[ovirt-users] NonResponsive Host and unknown VMs

6 May 2019

      Hello,

Context :
(probably) After a failed deletion of snapshot during a backup (it had
been somes times since i got this problem), one of my host has gone
Nonresponsive, and with him, all the VMs who was stored on it or run on it.
Instead of removing the problem snapshot (usually it does the trick). I
did reboot the host (and without maintenance, it wasn't available)
On the Host log, it seems there's nothing wrong, on the Engine log,
there's mostly a "ERROR [org.ovirt.engine.core.dal.dbbroker.
auditloghandling.AuditLogDirector]
(EE-ManagedThreadFactory-engineScheduled-Thread-10) [] EVENT_ID:
VDS_BROKER_COMMAND_FAILURE(10,802), VDSM xxx command Get Host
Capabilities failed: Message timeout which can be caused by
communication issues", without further informations.
One last thing, it seems gluster is working well but the command
"gluster volume status" goes timeout (nothing from log seems wrong)
Of course, the host ping from the engine, and the engine ping from the host.

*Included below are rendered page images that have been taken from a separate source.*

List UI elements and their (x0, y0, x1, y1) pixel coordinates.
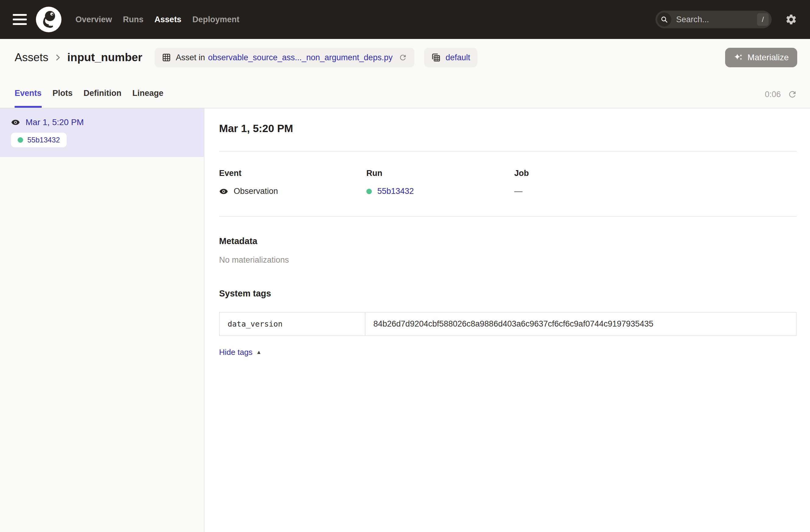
tag-value-cell: 84b26d7d9204cbf588026c8a9886d403a6c9637c… (366, 312, 796, 335)
run-id-link[interactable]: 55b13432 (377, 187, 414, 196)
code-location-label: default (446, 53, 470, 62)
nav-item-deployment[interactable]: Deployment (192, 15, 240, 25)
event-column: Event Observation (219, 168, 366, 196)
run-id-label: 55b13432 (27, 136, 60, 144)
search-icon (657, 13, 671, 27)
search-shortcut-badge: / (757, 13, 768, 26)
primary-nav: Overview Runs Assets Deployment (76, 15, 240, 25)
metadata-empty-text: No materializations (219, 255, 797, 265)
asset-pill-prefix: Asset in (176, 53, 205, 62)
run-status-dot (18, 137, 23, 143)
tab-events[interactable]: Events (15, 88, 42, 108)
menu-icon[interactable] (13, 14, 27, 25)
event-column-label: Event (219, 168, 366, 178)
search-input[interactable] (676, 15, 757, 25)
code-location-pill[interactable]: default (424, 48, 477, 67)
materialize-label: Materialize (748, 53, 789, 62)
settings-gear-icon[interactable] (785, 13, 797, 26)
metadata-heading: Metadata (219, 236, 797, 246)
divider (219, 216, 797, 217)
job-column-label: Job (514, 168, 797, 178)
eye-icon (11, 118, 20, 127)
materialize-button[interactable]: Materialize (725, 48, 797, 67)
hide-tags-link[interactable]: Hide tags ▲ (219, 348, 262, 357)
event-list-item[interactable]: Mar 1, 5:20 PM 55b13432 (0, 108, 204, 157)
dagster-logo-icon[interactable] (36, 7, 62, 32)
divider (219, 151, 797, 151)
refresh-icon[interactable] (788, 90, 797, 99)
run-status-dot (366, 189, 372, 194)
eye-icon (219, 187, 228, 196)
refresh-countdown: 0:06 (765, 90, 781, 99)
tab-lineage[interactable]: Lineage (132, 88, 163, 108)
tag-key-cell: data_version (220, 312, 366, 335)
table-grid-icon (162, 53, 171, 62)
event-list-sidebar: Mar 1, 5:20 PM 55b13432 (0, 108, 205, 532)
event-detail-title: Mar 1, 5:20 PM (219, 122, 797, 134)
sparkle-icon (734, 53, 743, 62)
event-detail-panel: Mar 1, 5:20 PM Event Observation (205, 108, 810, 532)
system-tags-heading: System tags (219, 289, 797, 299)
job-column: Job — (514, 168, 797, 196)
repo-icon (432, 53, 441, 62)
job-empty-value: — (514, 187, 522, 196)
event-type-value: Observation (234, 187, 278, 196)
reload-definition-icon[interactable] (399, 53, 407, 62)
tab-definition[interactable]: Definition (84, 88, 122, 108)
nav-item-overview[interactable]: Overview (76, 15, 112, 25)
chevron-right-icon (53, 53, 62, 62)
nav-item-runs[interactable]: Runs (123, 15, 144, 25)
asset-name: input_number (67, 51, 142, 64)
nav-item-assets[interactable]: Assets (155, 15, 182, 25)
tab-bar: Events Plots Definition Lineage 0:06 (0, 76, 810, 108)
run-chip[interactable]: 55b13432 (11, 133, 67, 147)
asset-header: Assets input_number Asset in observable_… (0, 39, 810, 76)
table-row: data_version 84b26d7d9204cbf588026c8a988… (220, 312, 796, 335)
run-column: Run 55b13432 (366, 168, 514, 196)
hide-tags-label: Hide tags (219, 348, 253, 357)
caret-up-icon: ▲ (256, 349, 262, 355)
system-tags-table: data_version 84b26d7d9204cbf588026c8a988… (219, 312, 797, 336)
top-nav: Overview Runs Assets Deployment / (0, 0, 810, 39)
asset-definition-link[interactable]: observable_source_ass..._non_argument_de… (208, 53, 392, 62)
breadcrumb-assets-link[interactable]: Assets (15, 51, 48, 64)
tab-plots[interactable]: Plots (53, 88, 73, 108)
search-box[interactable]: / (655, 11, 772, 28)
event-timestamp: Mar 1, 5:20 PM (26, 117, 84, 127)
run-column-label: Run (366, 168, 514, 178)
asset-definition-pill: Asset in observable_source_ass..._non_ar… (155, 48, 415, 67)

You'll find on the bottom of the mail more informations about the setup.

Here are a few questions if someone can help :
- Should i open a bug on that (looks a lot like
https://bugzilla.redhat.com/show_bug.cgi?id=1404082 but i can't do all
the test of this bug) ?
- Should i be worried about the gluster timeout (the engine is on it) /
should i move the gluster point of the unresponsive host on another, and
remove the unresponsive host from the pool to fix that ?
- i guess that if i fix the unresponsivness of the host, it'll fix the
vm (that one is an easy one i hope !)
- Once i will have found why the host is unresponsive, and if i can't
fix it (have to reinstall it by example), how can i remove the host and
the affected vms from the cluster (nearly everything is unavailable on
them, maintenance for storage and host are unavailable) ?

Any help will be greatly appreciated, thank you.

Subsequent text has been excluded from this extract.